Assignment - Every record must appear in the response exactly as given.

Saved data entries
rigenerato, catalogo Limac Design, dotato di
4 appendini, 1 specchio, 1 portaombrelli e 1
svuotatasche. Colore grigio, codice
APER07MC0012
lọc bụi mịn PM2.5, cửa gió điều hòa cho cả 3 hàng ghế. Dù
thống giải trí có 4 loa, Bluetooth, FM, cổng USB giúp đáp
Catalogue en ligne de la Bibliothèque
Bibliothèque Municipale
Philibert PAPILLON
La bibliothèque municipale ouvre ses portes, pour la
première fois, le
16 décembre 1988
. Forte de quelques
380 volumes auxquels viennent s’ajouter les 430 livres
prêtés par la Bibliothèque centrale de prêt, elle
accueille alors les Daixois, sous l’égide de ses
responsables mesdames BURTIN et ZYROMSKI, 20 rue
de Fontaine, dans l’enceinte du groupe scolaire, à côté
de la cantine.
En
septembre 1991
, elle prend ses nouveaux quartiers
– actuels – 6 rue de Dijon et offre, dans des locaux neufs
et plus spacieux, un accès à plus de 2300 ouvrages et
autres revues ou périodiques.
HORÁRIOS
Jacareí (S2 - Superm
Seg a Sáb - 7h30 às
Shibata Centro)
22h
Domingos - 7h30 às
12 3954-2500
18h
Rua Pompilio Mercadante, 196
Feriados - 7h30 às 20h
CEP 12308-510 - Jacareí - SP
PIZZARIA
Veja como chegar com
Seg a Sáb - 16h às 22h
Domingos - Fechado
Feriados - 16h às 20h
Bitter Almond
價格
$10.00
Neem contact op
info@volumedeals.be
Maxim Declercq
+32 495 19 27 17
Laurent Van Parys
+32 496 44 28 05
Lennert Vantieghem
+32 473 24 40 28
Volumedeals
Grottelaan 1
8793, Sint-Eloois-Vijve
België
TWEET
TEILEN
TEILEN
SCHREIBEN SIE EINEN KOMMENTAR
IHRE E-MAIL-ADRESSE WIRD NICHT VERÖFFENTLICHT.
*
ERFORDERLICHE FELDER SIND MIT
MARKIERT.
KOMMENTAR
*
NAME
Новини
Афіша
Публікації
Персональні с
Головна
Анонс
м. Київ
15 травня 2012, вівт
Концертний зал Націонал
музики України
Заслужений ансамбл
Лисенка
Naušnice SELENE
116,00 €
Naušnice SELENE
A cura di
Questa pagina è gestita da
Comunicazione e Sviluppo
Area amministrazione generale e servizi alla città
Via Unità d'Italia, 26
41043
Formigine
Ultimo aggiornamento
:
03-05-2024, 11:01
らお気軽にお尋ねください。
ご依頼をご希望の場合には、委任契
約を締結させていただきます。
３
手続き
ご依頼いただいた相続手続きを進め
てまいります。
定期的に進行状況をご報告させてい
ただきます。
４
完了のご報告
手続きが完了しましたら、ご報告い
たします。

Solution -
rigenerato, catalogo Limac Design, dotato di
4 appendini, 1 specchio, 1 portaombrelli e 1
svuotatasche. Colore grigio, codice
APER07MC0012
lọc bụi mịn PM2.5, cửa gió điều hòa cho cả 3 hàng ghế. Dù
thống giải trí có 4 loa, Bluetooth, FM, cổng USB giúp đáp
Catalogue en ligne de la Bibliothèque
Bibliothèque Municipale
Philibert PAPILLON
La bibliothèque municipale ouvre ses portes, pour la
première fois, le
16 décembre 1988
. Forte de quelques
380 volumes auxquels viennent s’ajouter les 430 livres
prêtés par la Bibliothèque centrale de prêt, elle
accueille alors les Daixois, sous l’égide de ses
responsables mesdames BURTIN et ZYROMSKI, 20 rue
de Fontaine, dans l’enceinte du groupe scolaire, à côté
de la cantine.
En
septembre 1991
, elle prend ses nouveaux quartiers
– actuels – 6 rue de Dijon et offre, dans des locaux neufs
et plus spacieux, un accès à plus de 2300 ouvrages et
autres revues ou périodiques.
HORÁRIOS
Jacareí (S2 - Superm
Seg a Sáb - 7h30 às
Shibata Centro)
22h
Domingos - 7h30 às
12 3954-2500
18h
Rua Pompilio Mercadante, 196
Feriados - 7h30 às 20h
CEP 12308-510 - Jacareí - SP
PIZZARIA
Veja como chegar com
Seg a Sáb - 16h às 22h
Domingos - Fechado
Feriados - 16h às 20h
Bitter Almond
價格
$10.00
Neem contact op
info@volumedeals.be
Maxim Declercq
+32 495 19 27 17
Laurent Van Parys
+32 496 44 28 05
Lennert Vantieghem
+32 473 24 40 28
Volumedeals
Grottelaan 1
8793, Sint-Eloois-Vijve
België
TWEET
TEILEN
TEILEN
SCHREIBEN SIE EINEN KOMMENTAR
IHRE E-MAIL-ADRESSE WIRD NICHT VERÖFFENTLICHT.
*
ERFORDERLICHE FELDER SIND MIT
MARKIERT.
KOMMENTAR
*
NAME
Новини
Афіша
Публікації
Персональні с
Головна
Анонс
м. Київ
15 травня 2012, вівт
Концертний зал Націонал
музики України
Заслужений ансамбл
Лисенка
Naušnice SELENE
116,00 €
Naušnice SELENE
A cura di
Questa pagina è gestita da
Comunicazione e Sviluppo
Area amministrazione generale e servizi alla città
Via Unità d'Italia, 26
41043
Formigine
Ultimo aggiornamento
:
03-05-2024, 11:01
らお気軽にお尋ねください。
ご依頼をご希望の場合には、委任契
約を締結させていただきます。
３
手続き
ご依頼いただいた相続手続きを進め
てまいります。
定期的に進行状況をご報告させてい
ただきます。
４
完了のご報告
手続きが完了しましたら、ご報告い
たします。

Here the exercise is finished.